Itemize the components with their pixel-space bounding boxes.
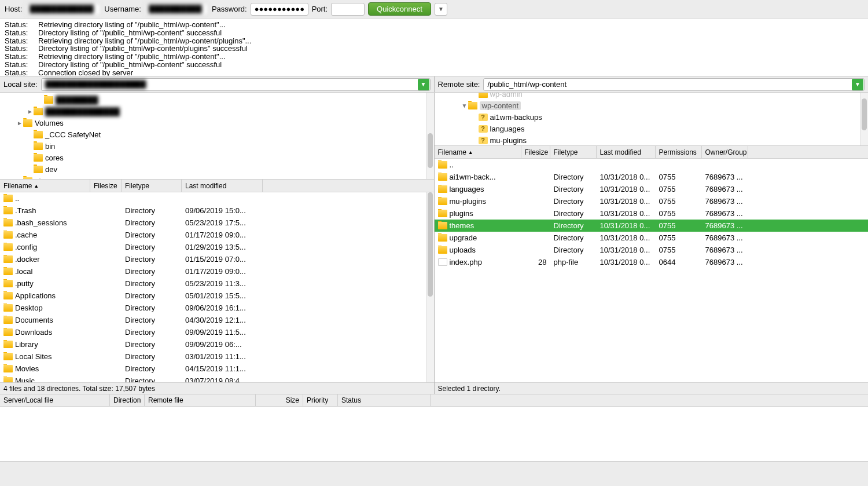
tree-item[interactable]: wp-admin (435, 93, 869, 100)
file-row[interactable]: ApplicationsDirectory05/01/2019 15:5... (0, 290, 434, 302)
tree-item[interactable]: cores (0, 152, 434, 163)
log-label: Status: (5, 29, 38, 37)
local-directory-tree[interactable]: ████████►██████████████►Volumes_CCC Safe… (0, 93, 434, 180)
tree-item[interactable]: ?languages (435, 123, 869, 134)
tree-item[interactable]: bin (0, 140, 434, 152)
file-row[interactable]: pluginsDirectory10/31/2018 0...075576896… (435, 207, 869, 220)
file-row[interactable]: MoviesDirectory04/15/2019 11:1... (0, 363, 434, 375)
folder-icon (438, 185, 447, 193)
file-type: Directory (550, 185, 597, 193)
remote-site-dropdown[interactable]: ▼ (852, 79, 863, 90)
tree-item[interactable]: ►██████████████ (0, 105, 434, 117)
folder-icon (438, 234, 447, 242)
expand-icon[interactable]: ► (16, 120, 23, 126)
file-row[interactable]: .TrashDirectory09/06/2019 15:0... (0, 204, 434, 217)
unknown-folder-icon: ? (479, 137, 488, 144)
sort-ascending-icon: ▲ (468, 149, 473, 155)
file-modified: 03/07/2019 08:4... (182, 377, 263, 382)
file-permissions: 0755 (656, 233, 702, 242)
file-row[interactable]: mu-pluginsDirectory10/31/2018 0...075576… (435, 195, 869, 207)
host-input[interactable] (25, 3, 101, 16)
file-row[interactable]: .bash_sessionsDirectory05/23/2019 17:5..… (0, 217, 434, 229)
file-name: themes (450, 221, 475, 230)
folder-icon (3, 207, 13, 214)
local-file-list[interactable]: ...TrashDirectory09/06/2019 15:0....bash… (0, 192, 434, 382)
tree-label: ██████████████ (45, 107, 120, 116)
tree-item[interactable]: dev (0, 163, 434, 175)
file-row[interactable]: upgradeDirectory10/31/2018 0...075576896… (435, 232, 869, 244)
tree-label: ████████ (56, 96, 98, 104)
file-row[interactable]: .localDirectory01/17/2019 09:0... (0, 265, 434, 277)
port-input[interactable] (331, 3, 365, 16)
local-column-header[interactable]: Filename▲ Filesize Filetype Last modifie… (0, 180, 434, 192)
tree-label: ai1wm-backups (490, 113, 542, 122)
file-modified: 10/31/2018 0... (597, 246, 656, 254)
scrollbar[interactable] (426, 192, 434, 382)
folder-icon (3, 316, 13, 324)
remote-directory-tree[interactable]: wp-admin▼wp-content?ai1wm-backups?langua… (435, 93, 869, 146)
file-row[interactable]: ai1wm-back...Directory10/31/2018 0...075… (435, 171, 869, 183)
transfer-queue[interactable] (0, 407, 868, 461)
file-type: Directory (122, 352, 182, 361)
file-row[interactable]: languagesDirectory10/31/2018 0...0755768… (435, 183, 869, 195)
file-type: Directory (122, 340, 182, 349)
file-row[interactable]: LibraryDirectory09/09/2019 06:... (0, 338, 434, 350)
file-type: php-file (550, 258, 597, 266)
file-row[interactable]: themesDirectory10/31/2018 0...0755768967… (435, 220, 869, 232)
tree-item[interactable]: ?ai1wm-backups (435, 111, 869, 123)
file-row[interactable]: MusicDirectory03/07/2019 08:4... (0, 375, 434, 382)
tree-item[interactable]: _CCC SafetyNet (0, 129, 434, 140)
file-permissions: 0755 (656, 221, 702, 230)
remote-file-list[interactable]: ..ai1wm-back...Directory10/31/2018 0...0… (435, 159, 869, 382)
expand-icon[interactable]: ► (16, 178, 23, 180)
transfer-queue-header[interactable]: Server/Local file Direction Remote file … (0, 394, 868, 407)
scrollbar[interactable] (860, 93, 868, 145)
tree-item[interactable]: ►Volumes (0, 117, 434, 129)
folder-icon (438, 210, 447, 217)
file-name: Desktop (15, 304, 43, 312)
file-row[interactable]: .. (0, 192, 434, 204)
scrollbar[interactable] (426, 93, 434, 179)
file-row[interactable]: .cacheDirectory01/17/2019 09:0... (0, 229, 434, 241)
file-row[interactable]: DesktopDirectory09/06/2019 16:1... (0, 302, 434, 314)
file-row[interactable]: Local SitesDirectory03/01/2019 11:1... (0, 350, 434, 363)
message-log[interactable]: Status:Retrieving directory listing of "… (0, 19, 868, 76)
expand-icon[interactable]: ▼ (461, 103, 468, 109)
local-site-label: Local site: (3, 80, 38, 89)
unknown-folder-icon: ? (479, 125, 488, 133)
tree-item[interactable]: ▼wp-content (435, 100, 869, 111)
sort-ascending-icon: ▲ (34, 183, 39, 189)
quickconnect-button[interactable]: Quickconnect (368, 2, 431, 16)
password-input[interactable] (251, 3, 308, 16)
file-type: Directory (122, 304, 182, 312)
file-row[interactable]: .dockerDirectory01/15/2019 07:0... (0, 253, 434, 265)
file-row[interactable]: DownloadsDirectory09/09/2019 11:5... (0, 326, 434, 338)
file-permissions: 0755 (656, 209, 702, 218)
file-row[interactable]: .. (435, 159, 869, 171)
remote-site-input[interactable] (484, 79, 852, 89)
username-input[interactable] (145, 3, 208, 16)
tree-item[interactable]: ████████ (0, 94, 434, 105)
quickconnect-history-dropdown[interactable]: ▼ (435, 3, 447, 16)
file-type: Directory (550, 221, 597, 230)
folder-icon (44, 96, 53, 104)
file-modified: 09/09/2019 06:... (182, 340, 263, 349)
folder-icon (34, 154, 43, 162)
file-row[interactable]: DocumentsDirectory04/30/2019 12:1... (0, 314, 434, 326)
local-site-input[interactable] (42, 79, 418, 89)
local-site-dropdown[interactable]: ▼ (418, 79, 429, 90)
tree-item[interactable]: ►etc (0, 175, 434, 180)
expand-icon[interactable]: ► (27, 108, 34, 115)
file-row[interactable]: .configDirectory01/29/2019 13:5... (0, 241, 434, 253)
file-modified: 09/06/2019 15:0... (182, 206, 263, 215)
file-name: uploads (450, 246, 476, 254)
file-row[interactable]: index.php28php-file10/31/2018 0...064476… (435, 256, 869, 268)
file-row[interactable]: .puttyDirectory05/23/2019 11:3... (0, 277, 434, 290)
file-row[interactable]: uploadsDirectory10/31/2018 0...075576896… (435, 244, 869, 256)
tree-item[interactable]: ?mu-plugins (435, 134, 869, 146)
file-type: Directory (122, 364, 182, 373)
file-modified: 09/09/2019 11:5... (182, 328, 263, 337)
file-type: Directory (550, 209, 597, 218)
remote-column-header[interactable]: Filename▲ Filesize Filetype Last modifie… (435, 146, 869, 159)
file-name: Library (15, 340, 38, 349)
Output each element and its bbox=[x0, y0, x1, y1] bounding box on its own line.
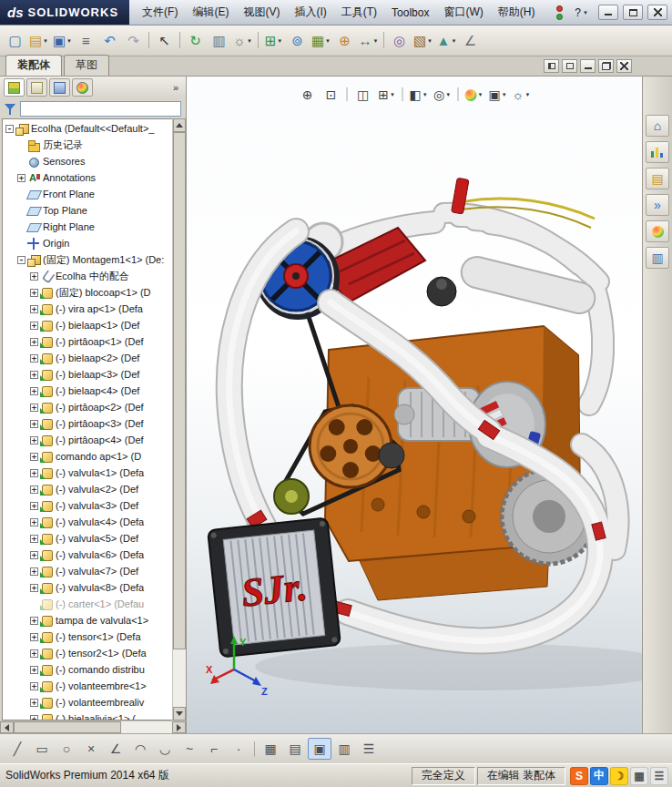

________________________

- **WHAT YOU HAVE TO DO**
Report each line above that includes the string "expand".

- **TASK OUTPUT**
expand-icon[interactable]: ► (16, 120, 23, 126)
expand-icon[interactable]: ► (16, 178, 23, 180)
expand-icon[interactable]: ▼ (461, 103, 468, 109)
expand-icon[interactable]: ► (27, 108, 34, 115)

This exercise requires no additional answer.